More on Russolo, author of futurist classic The Art of Noises, at bos2008.com. I can’t seem to locate who constructed the reproductions.

The Cardiff/Miller and Russolo works are separated in time by nearly a century. Their close proximity on a Sydney pier emphasizes the continuity of speaker cones as a, if not the, fundamental sculptural touchstone of sound art. Speakers are, in effect, to sound art what the “Funky Drummer” sample was, for a while, to hip-hop and what the “amen break” remains to drum’n’bass and jungle: a near-ubiquitous focal point, a category-defining object to which artists apply their ingenuity.

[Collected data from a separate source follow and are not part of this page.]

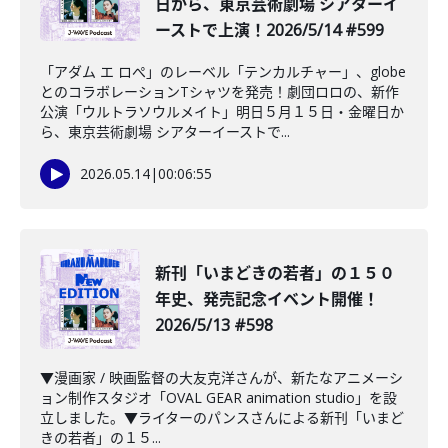
日から、東京芸術劇場 シアターイ
ーストで上演！2026/5/14 #599
「アダム エ ロぺ」のレーベル「テンカルチャー」、globe
とのコラボレーションTシャツを発売！劇団ロロの、新作
公演「ウルトラソウルメイト」明日５月１５日・金曜日か
ら、東京芸術劇場 シアターイーストで...
2026.05.14
|
00:06:55
新刊「いまどきの若者」の１５０
年史、発売記念イベント開催！
2026/5/13 #598
▼漫画家 / 映画監督の大友克洋さんが、新たなアニメーシ
ョン制作スタジオ「OVAL GEAR animation studio」を設
立しました。▼ライターのパンスさんによる新刊「いまど
きの若者」の１５...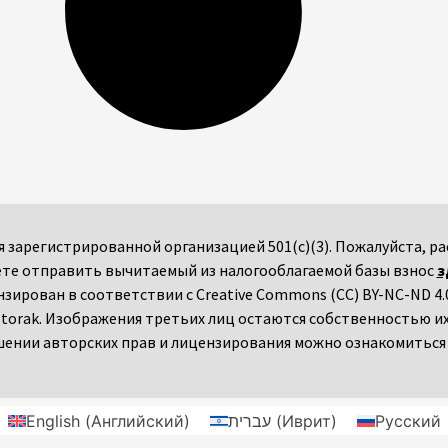
мся зарегистрированной организацией 501(c)(3). Пожалуйста,
те отправить вычитаемый из налогооблагаемой базы взнос
з
ензирован в соответствии с Creative Commons (CC) BY-NC-ND 4.0
torak. Изображения третьих лиц остаются собственностью и
ении авторских прав и лицензирования можно ознакомитьс
English
(
Английский
)
עברית
(
Иврит
)
Русский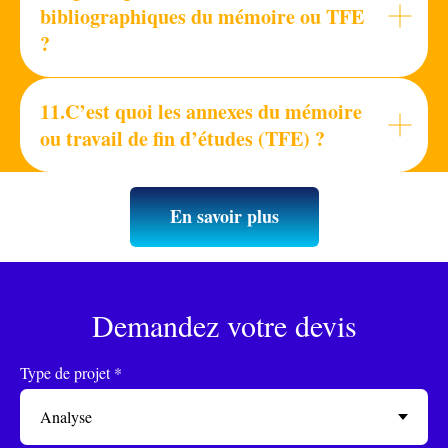
bibliographiques du mémoire ou TFE
?
11.C’est quoi les annexes du mémoire
ou travail de fin d’études (TFE) ?
En savoir plus
Demandez votre devis
Type de projet *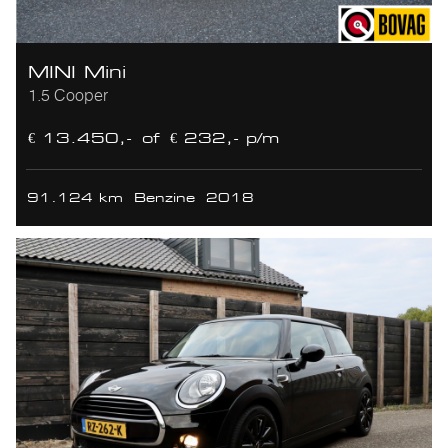
MINI Mini
1.5 Cooper
€ 13.450,-
of
€ 232,- p/m
91.124 km
Benzine
2018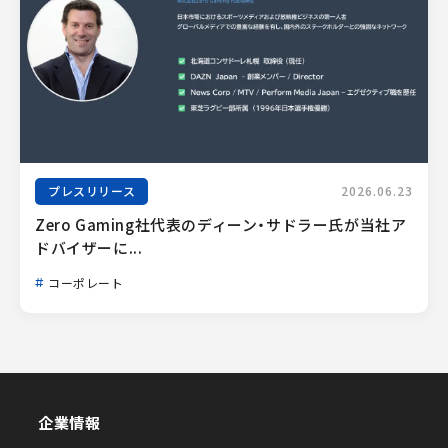
プレスリリース
2026.06.23
Zero Gaming社代表のディーン・サドラー氏が当社ア
ドバイザーに...
コーポレート
企業情報
企業情報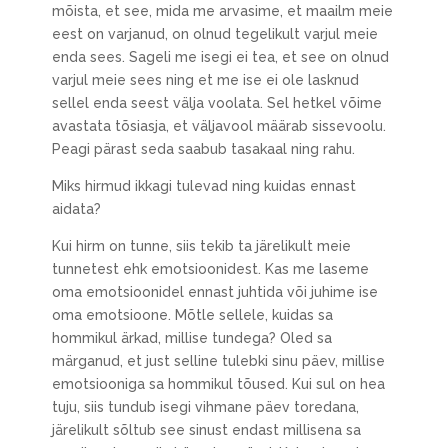
mõista, et see, mida me arvasime, et maailm meie
eest on varjanud, on olnud tegelikult varjul meie
enda sees. Sageli me isegi ei tea, et see on olnud
varjul meie sees ning et me ise ei ole lasknud
sellel enda seest välja voolata. Sel hetkel võime
avastata tõsiasja, et väljavool määrab sissevoolu.
Peagi pärast seda saabub tasakaal ning rahu.
Miks hirmud ikkagi tulevad ning kuidas ennast
aidata?
Kui hirm on tunne, siis tekib ta järelikult meie
tunnetest ehk emotsioonidest. Kas me laseme
oma emotsioonidel ennast juhtida või juhime ise
oma emotsioone. Mõtle sellele, kuidas sa
hommikul ärkad, millise tundega? Oled sa
märganud, et just selline tulebki sinu päev, millise
emotsiooniga sa hommikul tõused. Kui sul on hea
tuju, siis tundub isegi vihmane päev toredana,
järelikult sõltub see sinust endast millisena sa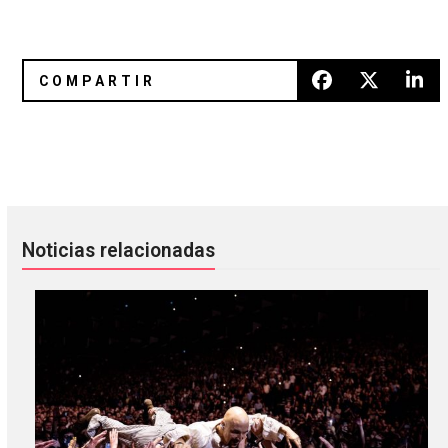
La violencia natural de Xiu Xiu en “Stupid In The Dark”
Pearl Jam comparte escenario c
Noticias relacionadas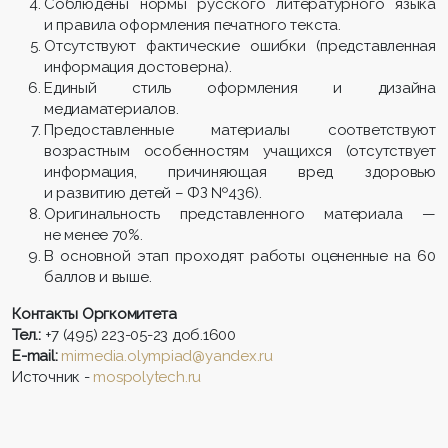
Соблюдены нормы русского литературного языка
и правила оформления печатного текста.
Отсутствуют фактические ошибки (представленная
информация достоверна).
Единый стиль оформления и дизайна
медиаматериалов.
Предоставленные материалы соответствуют
возрастным особенностям учащихся (отсутствует
информация, причиняющая вред здоровью
и развитию детей – ФЗ №436).
Оригинальность представленного материала —
не менее 70%.
В основной этап проходят работы оцененные на 60
баллов и выше.
Контакты Оргкомитета
Тел.:
+7 (495) 223-05-23 доб.1600
E-mail:
mirmedia.olympiad@yandex.ru
Источник -
mospolytech.ru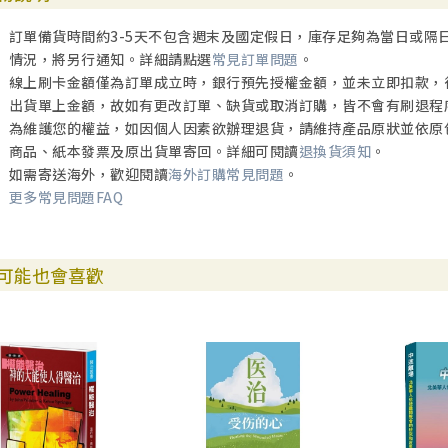
訂單備貨時間約3-5天不包含週末及國定假日，庫存足夠為當日或隔
情況，將另行通知。詳細請點選
常見訂單問題
。
線上刷卡金額僅為訂單成立時，銀行預先授權金額，並未立即扣款，
出貨單上金額，故如有更改訂單、缺貨或取消訂購，皆不會有刷退程
為維護您的權益，如因個人因素欲辦理退貨，請維持產品原狀並依原
商品、紙本發票及原出貨單寄回。詳細可閱讀
退換貨須知
。
如需寄送海外，歡迎閱讀
海外訂購常見問題
。
更多常見問題FAQ
可能也會喜歡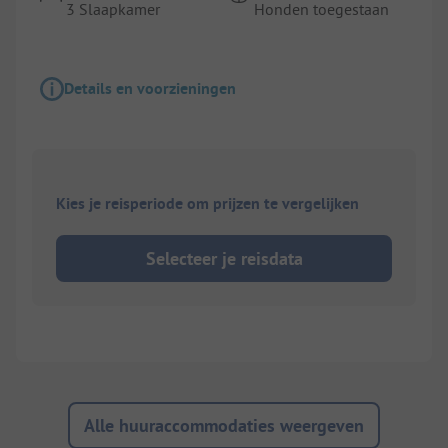
3 Slaapkamer
Honden toegestaan
Details en voorzieningen
Kies je reisperiode om prijzen te vergelijken
Selecteer je reisdata
Alle huuraccommodaties weergeven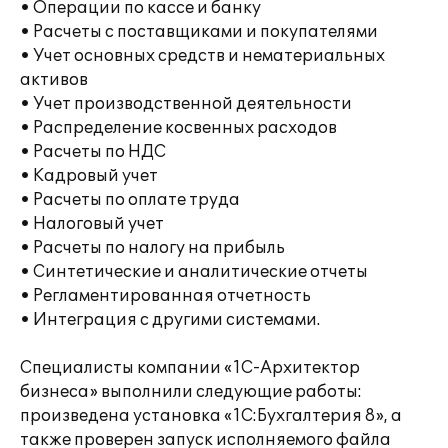
• Операции по кассе и банку
• Расчеты с поставщиками и покупателями
• Учет основных средств и нематериальных
активов
• Учет производственной деятельности
• Распределение косвенных расходов
• Расчеты по НДС
• Кадровый учет
• Расчеты по оплате труда
• Налоговый учет
• Расчеты по налогу на прибыль
• Синтетические и аналитические отчеты
• Регламентированная отчетность
• Интеграция с другими системами.
Специалисты компании «1С-Архитектор
бизнеса» выполнили следующие работы:
произведена установка «1С:Бухгалтерия 8», а
также проверен запуск исполняемого файла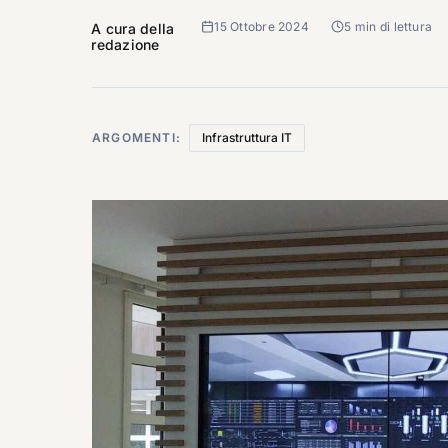
15 Ottobre 2024
5 min di lettura
A cura della
redazione
ARGOMENTI:
Infrastruttura IT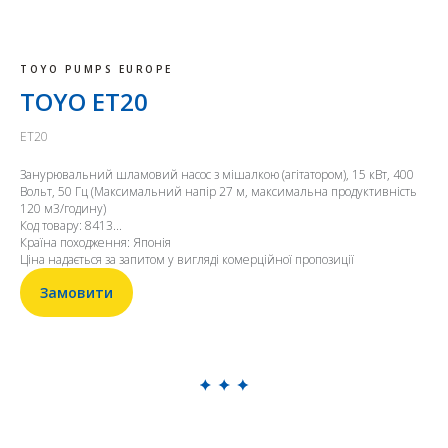
TOYO PUMPS EUROPE
TOYO ET20
ET20
Занурювальний шламовий насос з мішалкою (агітатором), 15 кВт, 400
Вольт, 50 Гц (Максимальний напір 27 м, максимальна продуктивність
120 м3/годину)
Код товару: 8413...
Країна походження: Японія
Ціна надається за запитом у вигляді комерційної пропозиції
Замовити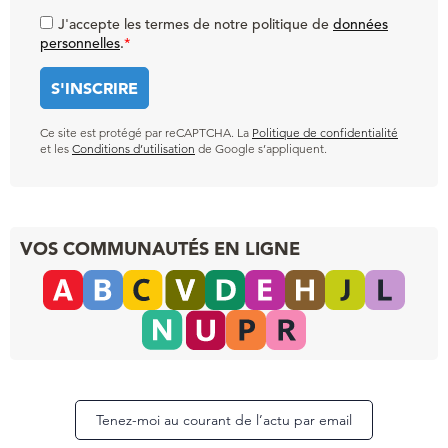
J'accepte les termes de notre politique de
données
personnelles
.
*
Ce site est protégé par reCAPTCHA. La
Politique de confidentialité
et les
Conditions d’utilisation
de Google s’appliquent.
VOS COMMUNAUTÉS EN LIGNE
Tenez-moi au courant de l’actu par email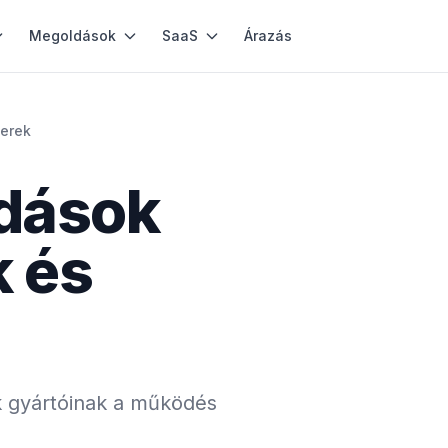
Megoldások
SaaS
Árazás
zerek
dások
 és
ek gyártóinak a működés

Quote of the Week: Eno, Safe at Any Speed

From Geeta Dayal‘s introduction (in draft form) to her forthcoming book on the album Another Green World by Brian Eno:

One of the most instructive things I did was to listen to Another Green World at a number of different speeds and volume levels, most selected arbitrarily. Each time I heard something new that I had not heard before — a new sound that was buried in the mix, for example, or an effect, a heavily layered backing vocal, an abstruse lyric. Speeding up and slowing down Discreet Music taught me a lot, too; the first track of Discreet Music, or “Side A” if you happen to own the vinyl copy, is recorded at half-speed. So I listened to it at double-speed, to gain some insight into what the original material might have sounded like before Eno slowed it down. I also listened to it at quarter-speed, which I liked even more than Eno’s half-speed version.

Full text at 33third.blogspot.com. Dayal is a freelance writer, currently doing research at the MIT Center for Future Civic Media.

Death-Ambient Carlos Giffoni MP3

Who says noise-makers don’t have a sense of humor? Prolific death-ambient figure Carlos Giffoni has posted the first track of his forthcoming album, The Absence of Essence 2×7 (Ann Arbor Records), as a free download. Titled “The Absence,” it’s five and a half minutes of white-noise onslaught, the thick industrial groan of some massive factory set on autopilot in the dark of night (MP3). Several listens are required for one to begin to hear through the noise — to discern the shapes that are buried in there, the way harsh slashings of sound and routinized thudding are just as much a part of Giffoni’s brutal work as is the thick haze of static in which they’re subsumed. And then, at the very end, the piece skips to a close, dropping down to a quiet buzz, providing not only a bit of relief but maybe even a smile. More on Giffoni, who has recorded with Nels Cline, Merzbow, Alan Licht, Lee Ranaldo and others, at carlosgiffoni.com.